• _WORK TASK_:
Wherever "Password" appears in a line of the records below, count that line, and report only the number.

[Document structure recognition data]
------------
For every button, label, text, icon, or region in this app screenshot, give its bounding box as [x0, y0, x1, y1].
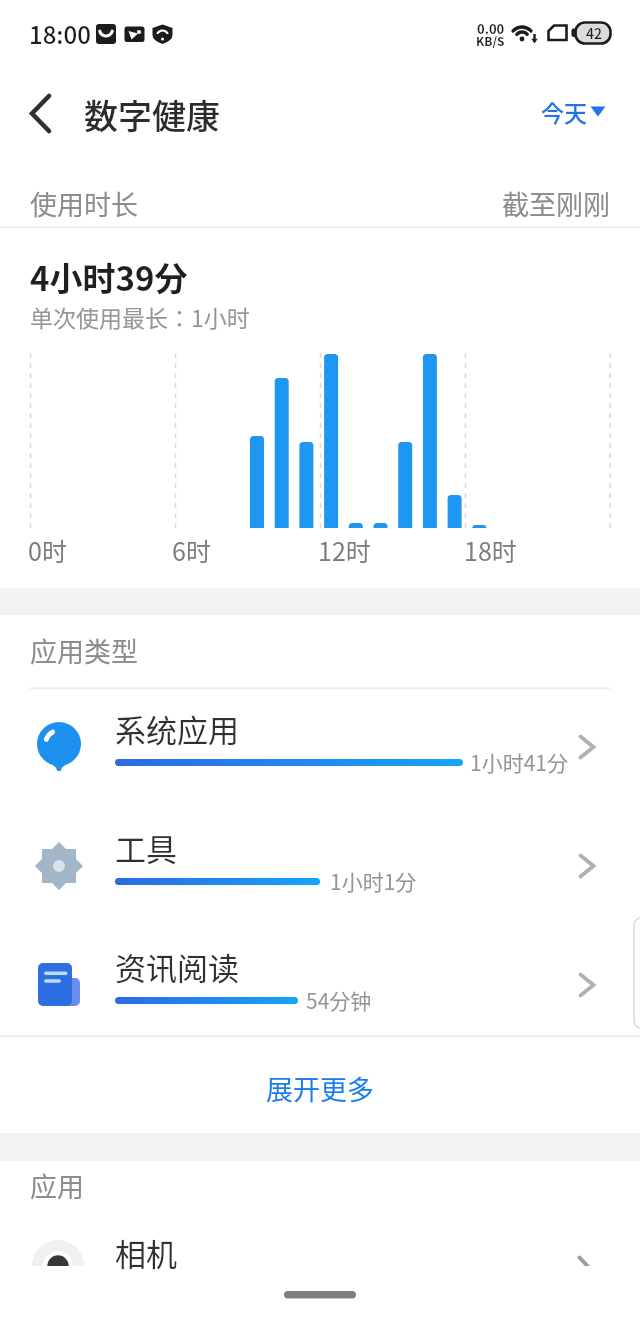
- staticText: 数字健康: [84, 90, 220, 139]
- button[interactable]: [520, 86, 620, 136]
- button[interactable]: [0, 807, 640, 926]
- staticText: 单次使用最长：1小时: [30, 300, 250, 333]
- staticText: 18时: [464, 532, 517, 568]
- staticText: 0.00: [477, 19, 505, 38]
- staticText: 截至刚刚: [502, 184, 610, 223]
- staticText: 1小时1分: [330, 866, 417, 896]
- staticText: KB/S: [476, 32, 505, 49]
- button[interactable]: [0, 1215, 640, 1323]
- staticText: 今天: [541, 95, 587, 128]
- staticText: 应用: [30, 1166, 84, 1205]
- staticText: 42: [586, 23, 602, 43]
- staticText: 使用时长: [30, 184, 138, 223]
- button[interactable]: [0, 1046, 640, 1132]
- staticText: 展开更多: [266, 1069, 374, 1108]
- staticText: 资讯阅读: [115, 944, 239, 989]
- staticText: 应用类型: [30, 631, 138, 670]
- staticText: 12时: [318, 532, 371, 568]
- staticText: 系统应用: [115, 706, 239, 751]
- button[interactable]: [0, 926, 640, 1045]
- staticText: 4小时39分: [30, 253, 188, 301]
- staticText: 54分钟: [306, 985, 372, 1015]
- staticText: 1小时41分: [470, 747, 568, 777]
- staticText: 0时: [28, 532, 67, 568]
- staticText: 18:00: [29, 16, 91, 51]
- button[interactable]: [16, 86, 68, 142]
- staticText: 相机: [115, 1230, 177, 1275]
- staticText: 6时: [172, 532, 211, 568]
- button[interactable]: [0, 688, 640, 807]
- staticText: 工具: [115, 825, 177, 870]
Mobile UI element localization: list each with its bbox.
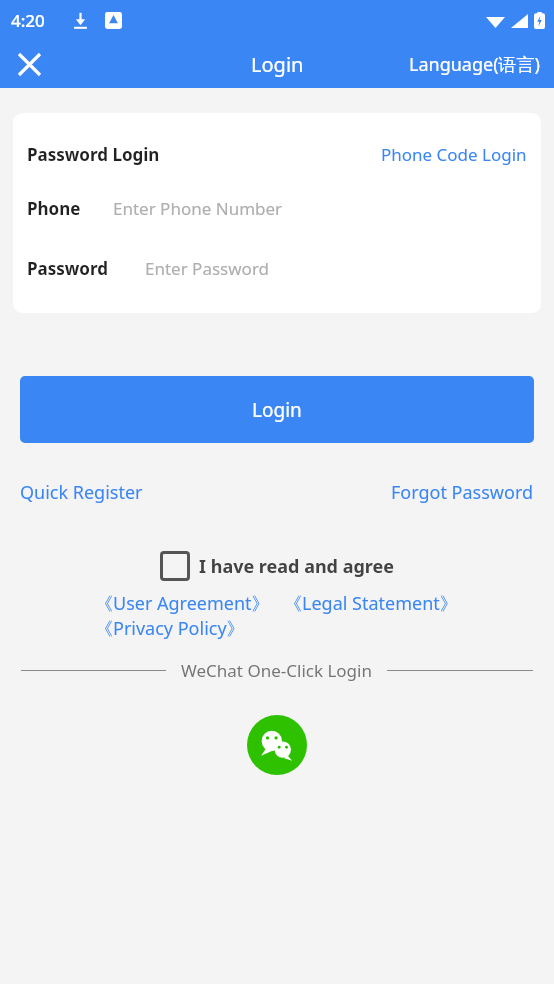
staticText: I have read and agree bbox=[199, 554, 395, 579]
staticText: 《Privacy Policy》 bbox=[95, 616, 245, 641]
staticText: Enter Password bbox=[145, 257, 270, 280]
button[interactable]: 《User Agreement》 bbox=[95, 591, 270, 616]
staticText: Phone Code Login bbox=[381, 143, 527, 166]
staticText: Language(语言) bbox=[409, 52, 540, 77]
staticText: 《Legal Statement》 bbox=[284, 591, 458, 616]
button[interactable]: Close bbox=[8, 43, 50, 85]
button[interactable]: Password bbox=[13, 255, 541, 281]
button[interactable]: 《Privacy Policy》 bbox=[95, 616, 245, 641]
button[interactable]: Phone Code Login bbox=[381, 143, 527, 166]
button[interactable]: Login bbox=[20, 376, 534, 443]
staticText: Login bbox=[252, 397, 302, 423]
staticText: WeChat One-Click Login bbox=[181, 659, 372, 682]
staticText: Password bbox=[27, 257, 145, 280]
staticText: Password Login bbox=[27, 143, 160, 166]
button[interactable]: Phone bbox=[13, 195, 541, 221]
button[interactable]: WeChat One-Click Login bbox=[247, 715, 307, 775]
staticText: Enter Phone Number bbox=[113, 197, 283, 220]
staticText: Forgot Password bbox=[391, 480, 534, 505]
button[interactable]: Quick Register bbox=[20, 480, 143, 505]
button[interactable]: 《Legal Statement》 bbox=[284, 591, 458, 616]
button[interactable]: Forgot Password bbox=[391, 480, 534, 505]
button[interactable]: Language(语言) bbox=[395, 44, 554, 85]
staticText: 4:20 bbox=[11, 9, 45, 32]
staticText: Quick Register bbox=[20, 480, 143, 505]
staticText: Phone bbox=[27, 197, 113, 220]
staticText: 《User Agreement》 bbox=[95, 591, 270, 616]
staticText: Login bbox=[251, 51, 304, 78]
button[interactable]: I have read and agree bbox=[160, 551, 395, 581]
------------
• _THE COMPLETED TASK_:
6